It's quite sad that application interoperability requires parsing bitmaps instead of exchanging structured information. Feels like a devastating failure in how we do computing.
See https://github.com/OpenAdaptAI/OpenAdapt for an open source alternative that includes operating system accessibility API data and DOM information (along with bitmaps) where available.
It's super cool to see something like this already exists! I wonder if one day something adjacent will become a standard part of major desktop OSs, like a dedicated "AI API" to allow models to connect to the OS, browse the windows and available actions, issue commands, etc. and remove the bitmap parsing altogether as this appears to do.
It's really more of a reflection on where we're at in the timeline of computing, with humans having been the major user of apps and webs site up until now. Obviously we've had screen scraping and terminal emulation access to legacy apps for a while, and this is a continuation of that.

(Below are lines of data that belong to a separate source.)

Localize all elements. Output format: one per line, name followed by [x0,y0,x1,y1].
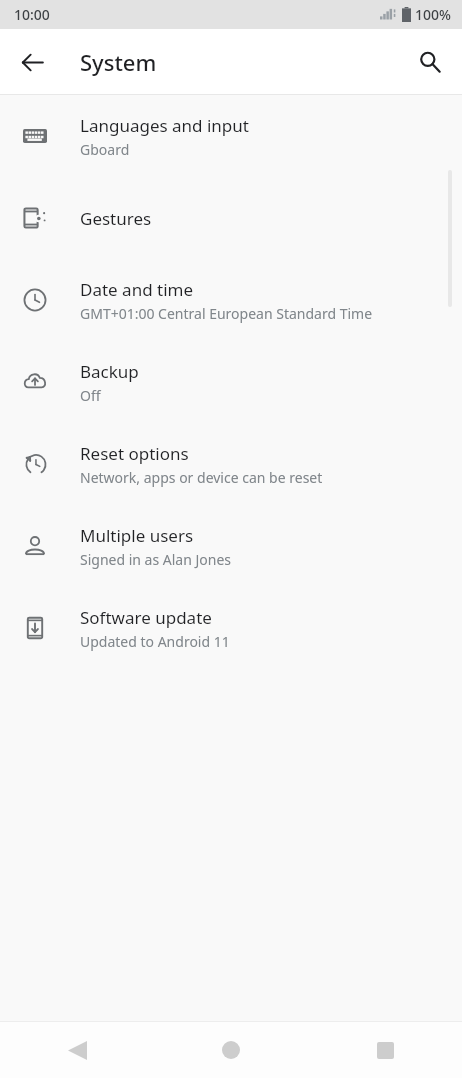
staticText: Gestures [80,207,152,230]
button[interactable]: Recent apps [308,1022,462,1078]
button[interactable]: Gestures [0,177,462,259]
button[interactable]: Date and time [0,259,462,341]
staticText: GMT+01:00 Central European Standard Time [80,304,373,323]
button[interactable]: Back [0,1022,154,1078]
staticText: 100% [415,5,451,24]
button[interactable]: Home [154,1022,308,1078]
staticText: Multiple users [80,524,194,547]
staticText: 10:00 [14,5,50,24]
button[interactable]: Backup [0,341,462,423]
staticText: Off [80,386,101,405]
staticText: Signed in as Alan Jones [80,550,232,569]
button[interactable]: Back [8,38,56,86]
staticText: Date and time [80,278,194,301]
staticText: Languages and input [80,114,249,137]
staticText: Software update [80,606,212,629]
staticText: Reset options [80,442,189,465]
button[interactable]: Reset options [0,423,462,505]
button[interactable]: Software update [0,587,462,669]
staticText: Backup [80,360,139,383]
staticText: System [80,47,157,77]
staticText: Updated to Android 11 [80,632,230,651]
button[interactable]: Multiple users [0,505,462,587]
button[interactable]: Search [406,38,454,86]
button[interactable]: Languages and input [0,95,462,177]
staticText: Gboard [80,140,130,159]
staticText: Network, apps or device can be reset [80,468,323,487]
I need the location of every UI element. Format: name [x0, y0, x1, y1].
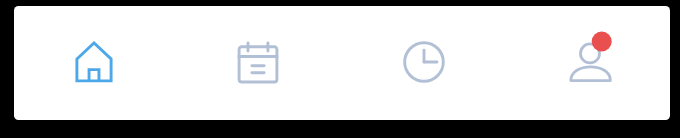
- button[interactable]: Recents: [369, 6, 479, 120]
- button[interactable]: Calendar: [203, 6, 313, 120]
- button[interactable]: Profile: [535, 6, 645, 120]
- button[interactable]: Home: [39, 6, 149, 120]
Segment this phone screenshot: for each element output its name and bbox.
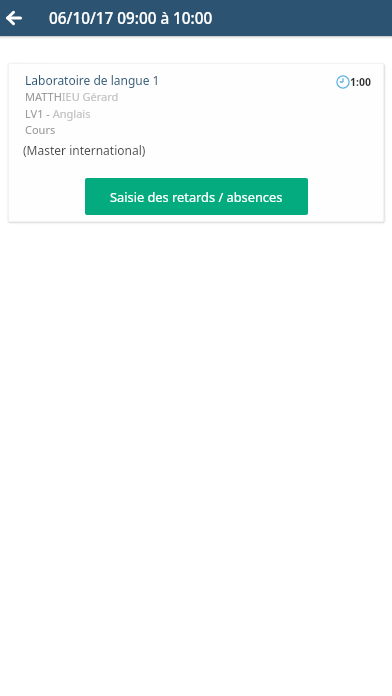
button[interactable]: Saisie des retards / absences — [85, 178, 308, 215]
staticText: Laboratoire de langue 1 — [25, 72, 160, 88]
staticText: Cours — [25, 122, 56, 137]
staticText: LV1 - Anglais — [25, 106, 91, 121]
staticText: (Master international) — [23, 142, 146, 158]
staticText: 06/10/17 09:00 à 10:00 — [49, 8, 213, 29]
staticText: Saisie des retards / absences — [110, 188, 283, 205]
staticText: MATTHIEU Gérard — [25, 89, 119, 104]
button[interactable]: Back — [0, 0, 28, 36]
staticText: 1:00 — [350, 75, 371, 89]
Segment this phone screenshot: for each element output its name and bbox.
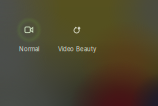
- staticText: Normal: [19, 45, 39, 53]
- staticText: Video Beauty: [58, 45, 96, 53]
- button[interactable]: Video Beauty: [53, 17, 101, 52]
- button[interactable]: Normal: [5, 17, 53, 52]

There have been, and continue to be, computer-centric ways to communicate with applications though, such as Windows COM/OLE, WinRT and Linux D-Bus, etc. Still, emulating human interaction does provide a fairly universal capability.
If the goal is to emulate human behavior, I'd say there is a case to be made to build for the same interface, and not rely on separate APIs that may or may not reflect the same information as a user sees.
You can blame normies for this. They love their ridiculous point and click (and tap) interfaces.
Fortunately, with function-calling (and recently, with guaranteed data structure), we've had access to application interoperability with LLMs for a while now.
Don't get mad at a company for developing for the masses - that's what they are expected to do.
Your comment takes 630 bits, the screenshot of your comment on my computer takes 2.1 MB, about 218k times the size. Either this is a compute overhead the LLM has to do before it can think about the meaning of the text, or if it's a E2E feedforward architecture, less thinking about it.
This is simple for us because neurons in the retina pre-process its stream so that less than 0.8 % is sent to the visual cortex and because we have evolved to very efficiently and quickly extract meaning from our vision. This is a prime example of the Moravec's paradox.